§ EXERCISE PROMPT
Your answer must be every line of the data that contains "Ebanjelioaren".

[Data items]
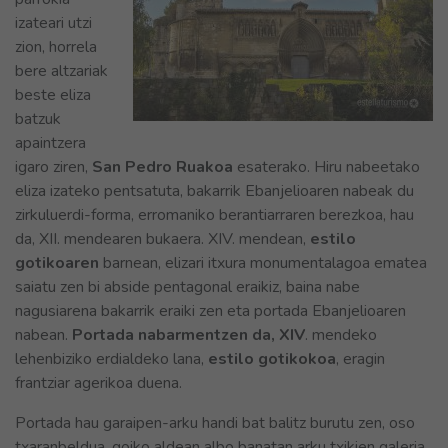
izateari utzi
zion, horrela
bere altzariak
beste eliza
batzuk
apaintzera
igaro ziren,
San Pedro Ruakoa
esaterako. Hiru nabeetako
eliza izateko pentsatuta, bakarrik Ebanjelioaren nabeak du
zirkuluerdi-forma, erromaniko berantiarraren berezkoa, hau
da, XII. mendearen bukaera. XIV. mendean,
estilo
gotikoaren
barnean, elizari itxura monumentalagoa ematea
saiatu zen bi abside pentagonal eraikiz, baina nabe
nagusiarena bakarrik eraiki zen eta portada Ebanjelioaren
nabean.
Portada nabarmentzen da, XIV
. mendeko
lehenbiziko erdialdeko lana,
estilo gotikokoa
, eragin
frantziar agerikoa duena.
Portada hau garaipen-arku handi bat balitz burutu zen, oso
txaranbeldua, goiko aldean albo banatan arku txikien galeria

§ ANSWER SPACE
eliza izateko pentsatuta, bakarrik Ebanjelioaren nabeak du
nagusiarena bakarrik eraiki zen eta portada Ebanjelioaren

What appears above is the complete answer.